TASK DESCRIPTION: Which lines in the records below include the word "Colijnsplaat"? Report each of them in full.

DATASET:
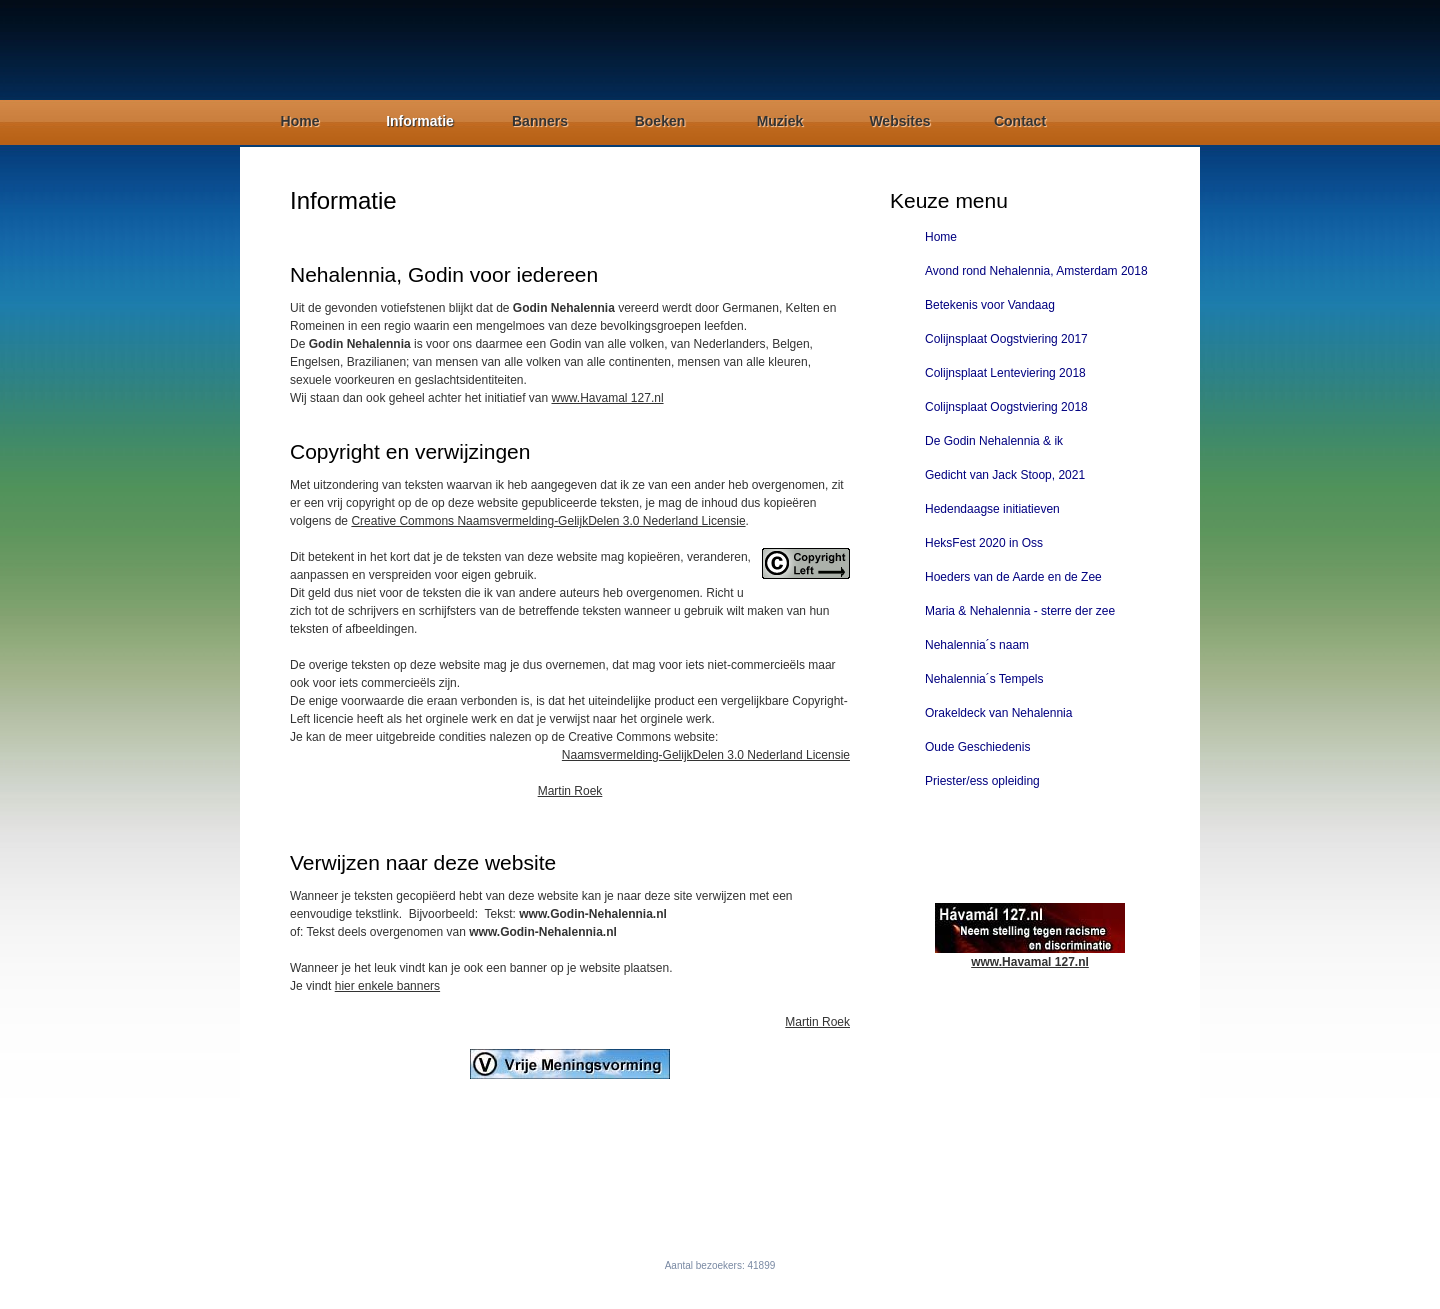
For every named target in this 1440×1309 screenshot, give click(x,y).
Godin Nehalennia (355, 50)
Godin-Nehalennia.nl (691, 1284)
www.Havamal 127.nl (608, 398)
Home (300, 121)
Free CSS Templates (882, 1284)
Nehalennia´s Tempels (984, 679)
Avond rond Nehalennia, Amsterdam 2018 (1036, 271)
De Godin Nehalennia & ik (994, 441)
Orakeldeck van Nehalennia (998, 713)
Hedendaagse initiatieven (992, 509)
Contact (1020, 121)
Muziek (780, 121)
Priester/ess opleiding (982, 781)
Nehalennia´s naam (977, 645)
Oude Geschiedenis (977, 747)
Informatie (420, 121)
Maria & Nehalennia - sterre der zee (1020, 611)
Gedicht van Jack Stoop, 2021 (1005, 475)
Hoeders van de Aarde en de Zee (1013, 577)
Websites (899, 121)
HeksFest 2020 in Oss (984, 543)
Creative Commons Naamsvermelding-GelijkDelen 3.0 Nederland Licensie (548, 521)
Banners (540, 121)
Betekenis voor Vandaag (990, 305)
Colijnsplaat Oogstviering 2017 (1006, 339)
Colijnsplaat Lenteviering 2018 (1005, 373)
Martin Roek (570, 791)
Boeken (660, 121)
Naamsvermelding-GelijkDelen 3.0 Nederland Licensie (706, 755)
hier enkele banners (387, 986)
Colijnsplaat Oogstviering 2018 (1006, 407)
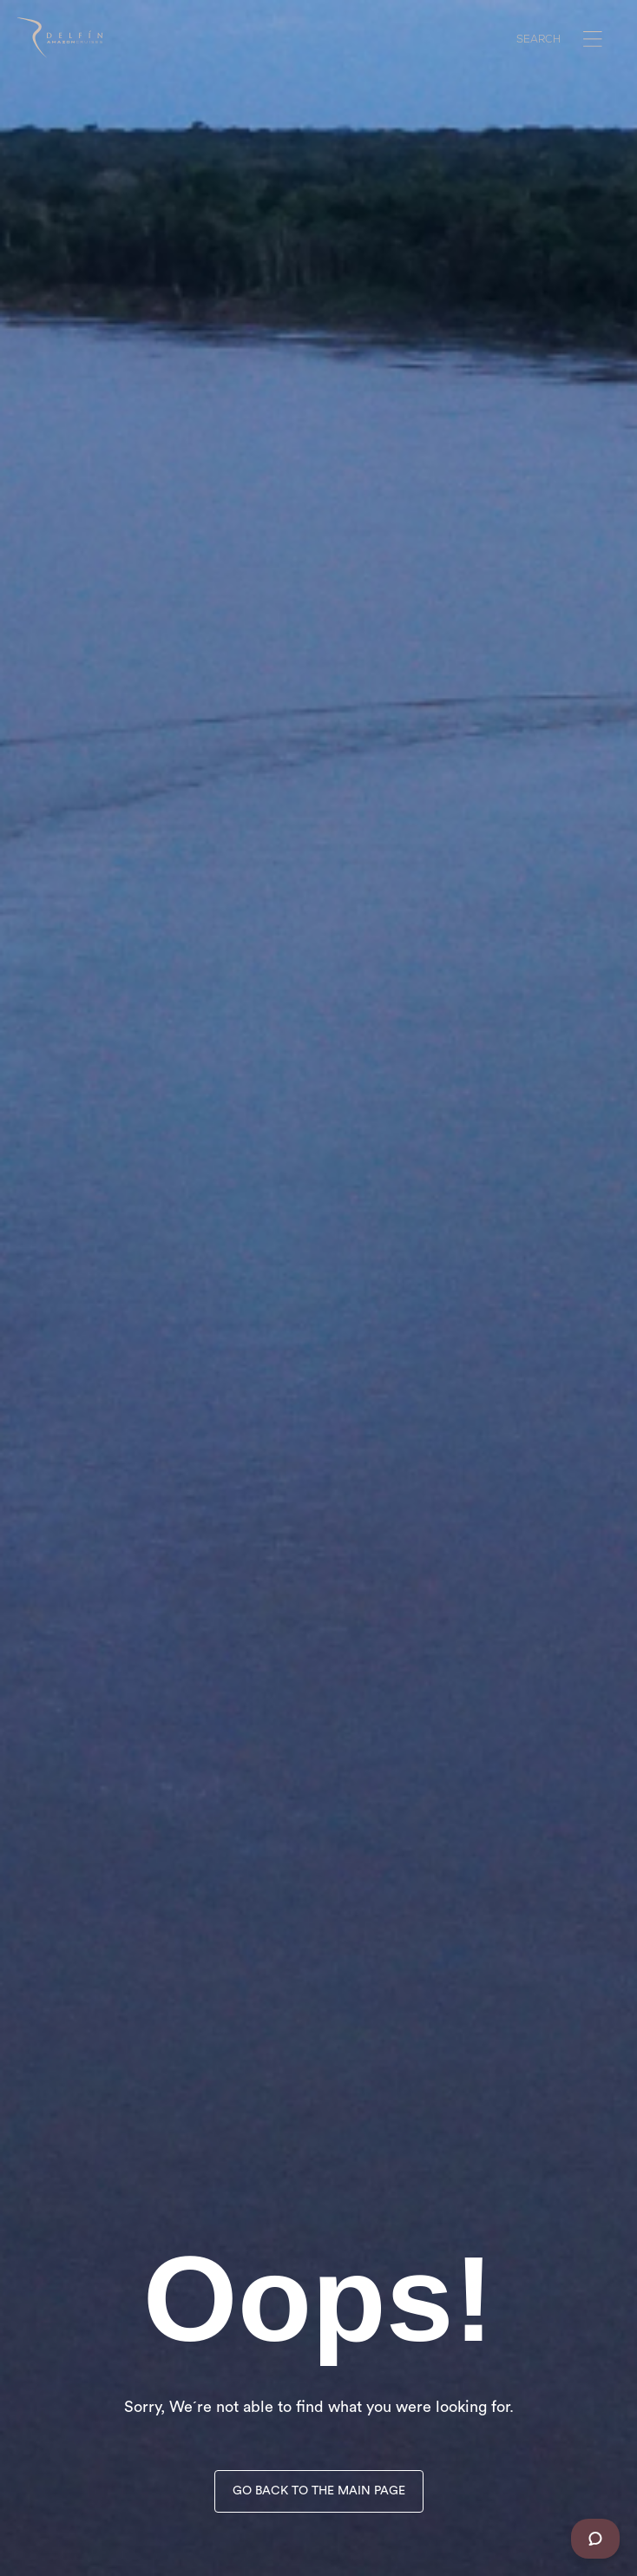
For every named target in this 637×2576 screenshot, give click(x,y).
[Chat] (595, 2539)
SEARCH (538, 41)
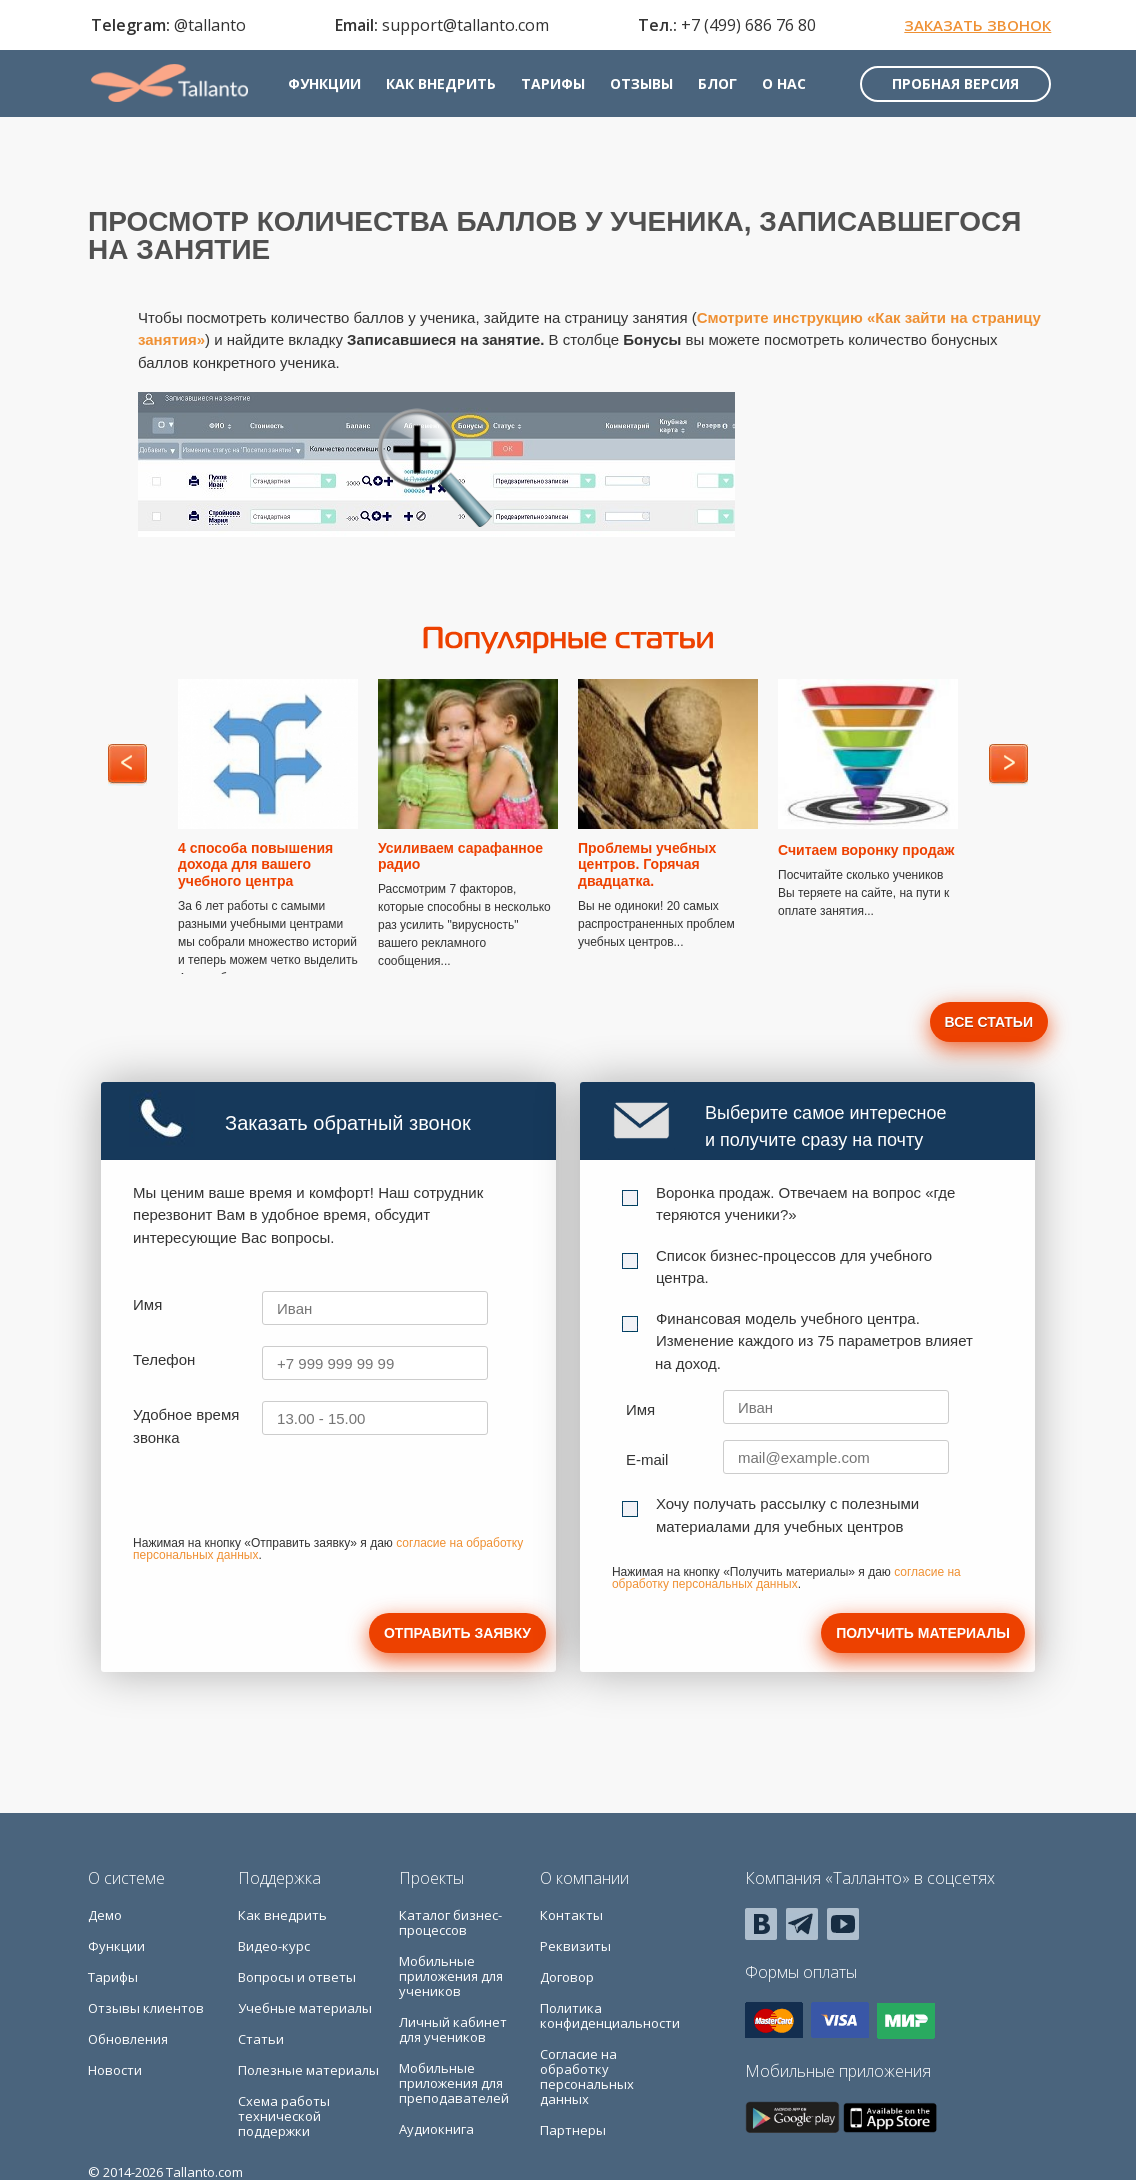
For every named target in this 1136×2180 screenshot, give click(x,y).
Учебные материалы (305, 2008)
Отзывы (647, 87)
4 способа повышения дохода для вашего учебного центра (255, 865)
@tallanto (207, 26)
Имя (147, 1304)
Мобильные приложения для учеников (451, 1976)
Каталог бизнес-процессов (450, 1922)
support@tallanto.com (462, 26)
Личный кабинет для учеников (453, 2029)
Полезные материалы (308, 2070)
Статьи (261, 2039)
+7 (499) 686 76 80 (744, 26)
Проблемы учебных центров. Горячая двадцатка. (647, 865)
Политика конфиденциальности (610, 2015)
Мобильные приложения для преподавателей (454, 2083)
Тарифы (559, 87)
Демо (105, 1915)
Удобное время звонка (186, 1426)
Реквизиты (575, 1946)
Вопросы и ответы (297, 1977)
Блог (723, 87)
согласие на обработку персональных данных (786, 1578)
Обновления (128, 2039)
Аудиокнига (436, 2129)
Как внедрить (447, 87)
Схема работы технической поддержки (284, 2116)
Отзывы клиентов (146, 2008)
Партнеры (573, 2130)
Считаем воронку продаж (866, 850)
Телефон (164, 1359)
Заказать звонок (974, 26)
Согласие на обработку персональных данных (587, 2076)
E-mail (647, 1459)
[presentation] (285, 1498)
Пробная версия (952, 87)
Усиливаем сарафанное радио (460, 856)
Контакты (571, 1915)
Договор (567, 1977)
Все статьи (989, 1022)
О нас (790, 87)
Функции (330, 87)
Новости (115, 2070)
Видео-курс (274, 1946)
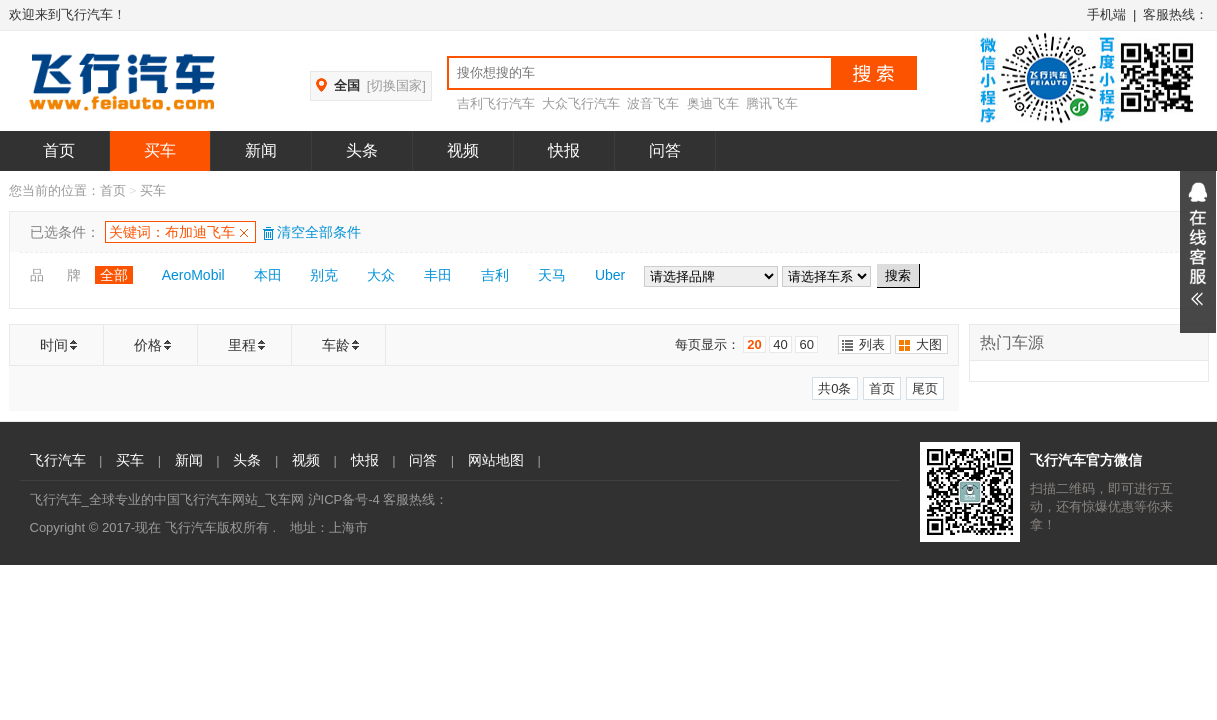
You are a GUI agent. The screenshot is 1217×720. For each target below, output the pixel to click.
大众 (381, 275)
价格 (148, 345)
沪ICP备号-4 (344, 499)
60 (806, 344)
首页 (59, 150)
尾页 (925, 388)
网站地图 (496, 460)
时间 (54, 345)
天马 (552, 275)
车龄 (336, 345)
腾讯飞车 (772, 103)
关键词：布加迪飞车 (172, 232)
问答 (665, 150)
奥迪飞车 (713, 103)
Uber (610, 275)
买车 (160, 150)
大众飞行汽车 (581, 103)
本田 (268, 275)
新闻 (261, 150)
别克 (324, 275)
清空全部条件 (311, 232)
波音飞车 (653, 103)
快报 (564, 150)
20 (754, 344)
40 (780, 344)
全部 (114, 275)
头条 (362, 150)
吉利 (495, 275)
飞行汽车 (58, 460)
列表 (872, 344)
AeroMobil (193, 275)
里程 (242, 345)
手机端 (1106, 14)
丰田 (438, 275)
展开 (1198, 252)
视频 (463, 150)
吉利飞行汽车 (496, 103)
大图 (929, 344)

RESPONSE AREA:
Colijnsplaat Oogstviering 2017 (1006, 339)
Colijnsplaat Lenteviering 2018 (1005, 373)
Colijnsplaat Oogstviering 2018 (1006, 407)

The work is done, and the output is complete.